Architecture
High-level system diagrams and structural documentation for my core engineering projects. Focusing on modularity, local execution, and scalable AI infrastructure.
OmniSLM Architecture
OmniSLM uses a layered architecture designed for extensibility. The Core Orchestrator sits between the API gateway and the underlying inference/memory engines. By abstracting the Vector Store and Inference Engine behind unified interfaces, developers can swap out FAISS for Qdrant, or Ollama for vLLM, without altering their agent logic.
RAG Pipeline Architecture
Ingestion Flow
- 1. Document Loaders (PDF, TXT, MD)
- 2. Semantic Text Splitters (Overlap allowed)
- 3. Local Embedding (SentenceTransformers)
- 4. Vector Indexing (FAISS / Pinecone)
Retrieval Flow
- 1. Query Expansion & Rewriting
- 2. Hybrid Search (Dense Vector + Sparse Keyword)
- 3. Cross-Encoder Re-ranking
- 4. Context Injection & Prompt Construction
The RAG system focuses on Hybrid Retrieval to maximize accuracy. Relying solely on dense embeddings often misses exact keyword matches (like acronyms or IDs). By combining dense vector search with sparse retrieval (e.g., BM25) and passing the combined results through a cross-encoder for re-ranking, the pipeline ensures the LLM receives the most relevant context possible.

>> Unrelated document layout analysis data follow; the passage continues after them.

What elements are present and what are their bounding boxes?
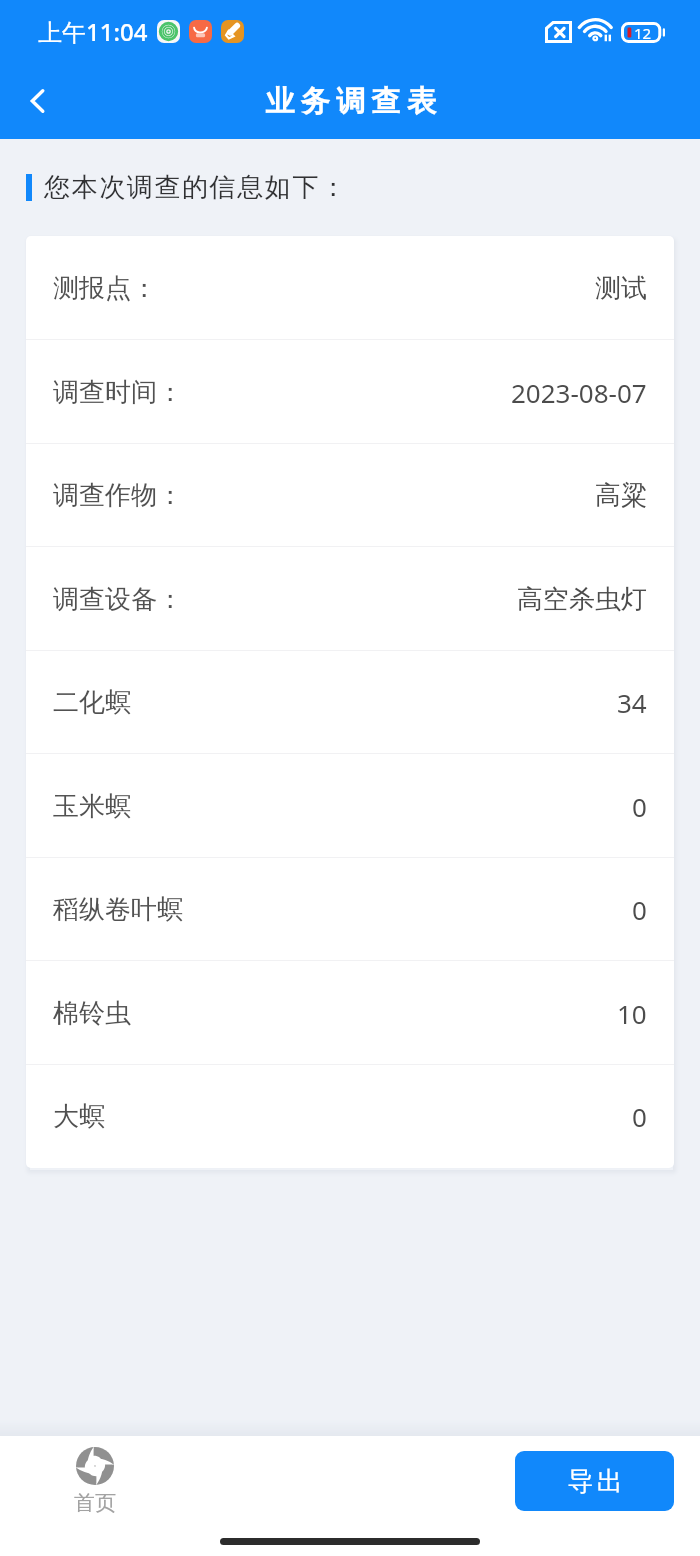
- staticText: 0: [632, 1099, 647, 1134]
- button[interactable]: 大螟: [26, 1064, 674, 1168]
- staticText: 首页: [74, 1490, 116, 1516]
- staticText: 导出: [566, 1465, 624, 1498]
- button[interactable]: 稻纵卷叶螟: [26, 857, 674, 961]
- staticText: 您本次调查的信息如下：: [44, 171, 348, 204]
- staticText: 高粱: [595, 479, 647, 512]
- staticText: 调查作物：: [53, 479, 183, 512]
- button[interactable]: 导出: [515, 1451, 674, 1511]
- button[interactable]: 调查设备：: [26, 547, 674, 651]
- staticText: 0: [632, 892, 647, 927]
- staticText: 0: [632, 789, 647, 824]
- staticText: 棉铃虫: [53, 997, 131, 1030]
- staticText: 34: [617, 685, 647, 720]
- button[interactable]: 玉米螟: [26, 754, 674, 858]
- staticText: 2023-08-07: [511, 375, 647, 410]
- staticText: 高空杀虫灯: [517, 583, 647, 616]
- staticText: 上午11:04: [38, 15, 148, 48]
- staticText: 调查设备：: [53, 583, 183, 616]
- button[interactable]: 测报点：: [26, 236, 674, 340]
- staticText: 稻纵卷叶螟: [53, 893, 183, 926]
- staticText: 12: [634, 23, 652, 43]
- staticText: 二化螟: [53, 686, 131, 719]
- staticText: 测报点：: [53, 272, 157, 305]
- button[interactable]: 调查作物：: [26, 443, 674, 547]
- staticText: 业务调查表: [262, 83, 439, 120]
- staticText: 测试: [595, 272, 647, 305]
- staticText: 玉米螟: [53, 790, 131, 823]
- button[interactable]: Back: [2, 65, 74, 137]
- staticText: 10: [617, 996, 647, 1031]
- button[interactable]: 调查时间：: [26, 340, 674, 444]
- staticText: 调查时间：: [53, 376, 183, 409]
- staticText: 大螟: [53, 1100, 105, 1133]
- button[interactable]: 二化螟: [26, 650, 674, 754]
- button[interactable]: 棉铃虫: [26, 961, 674, 1065]
- button[interactable]: 首页: [74, 1447, 116, 1516]
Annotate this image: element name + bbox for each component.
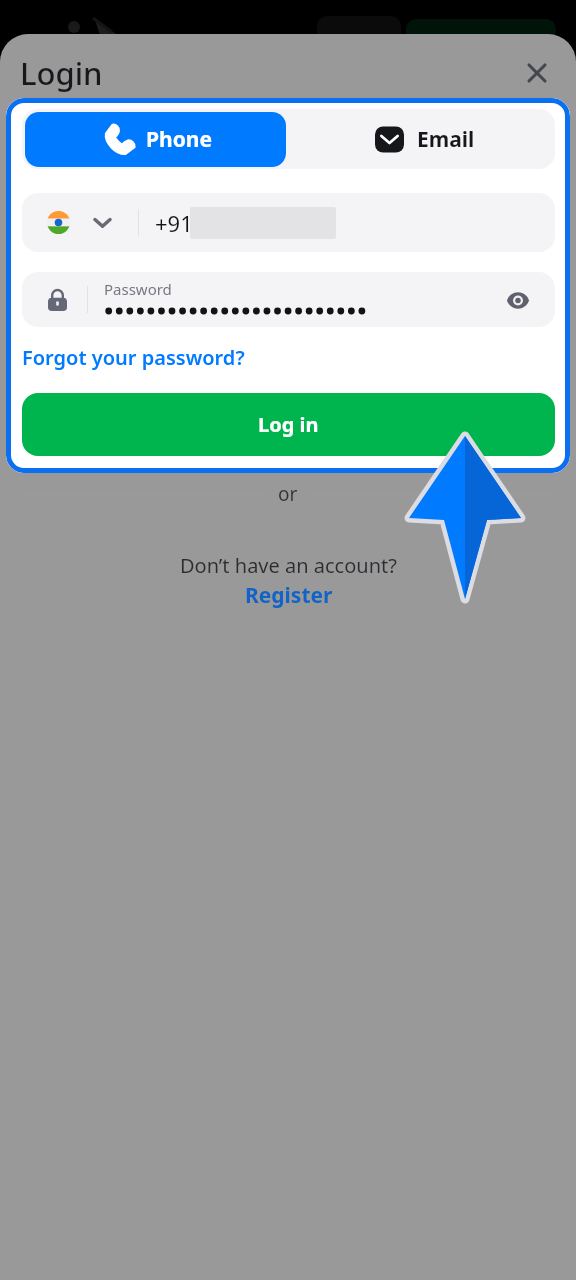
staticText: or	[278, 481, 298, 507]
button[interactable]: Show password	[496, 278, 540, 322]
button[interactable]: Log in	[22, 393, 555, 456]
button[interactable]: Register	[245, 581, 333, 610]
staticText: Login	[20, 52, 103, 94]
button[interactable]: Email	[286, 109, 555, 169]
button[interactable]: +91	[22, 193, 555, 252]
staticText: Register	[245, 581, 333, 610]
button[interactable]: Forgot your password?	[22, 343, 245, 371]
staticText: Email	[417, 125, 475, 154]
staticText: Password	[104, 279, 172, 299]
staticText: Log in	[258, 411, 319, 438]
button[interactable]: Password	[22, 272, 555, 327]
staticText: Don’t have an account?	[180, 552, 397, 579]
staticText: Forgot your password?	[22, 344, 245, 371]
button[interactable]: Close	[517, 53, 557, 93]
button[interactable]: Phone	[25, 112, 286, 167]
staticText: +91	[155, 208, 193, 238]
staticText: Phone	[146, 125, 213, 154]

Agent Runtime Architecture
Built using a ReAct (Reasoning and Acting) paradigm tailored for smaller context windows. Instead of overwhelming an 8B model with 50 tools, the agent runtime uses a hierarchical routing architecture. A lightweight classifier model selects a specialized sub-agent, which is then provisioned with only the 3-5 tools necessary for its specific domain.
Spring AI Multi-Tenant Platform
(Dynamic Routing)
In the Java ecosystem, the Local LLM Platform leverages Spring Boot's ThreadLocal context (or Reactor Context for WebFlux) to inject tenant IDs into every AI request. This guarantees isolated vector searches and allows per-tenant model configurations (e.g., Tenant A uses local Llama 3 for privacy, Tenant B uses GPT-4 for complex reasoning).
Blockchain + AI Architecture
Used in SeedTracking. The architecture creates a clear separation between deterministic consensus and probabilistic inference. Smart contracts on Ethereum govern state transitions (e.g., transferring seed ownership), while an off-chain Python microservice listens to contract events. When a transfer occurs, the Python service fetches the IPFS metadata, runs an ML fraud-detection model, and writes a risk-score back to the blockchain via an Oracle pattern.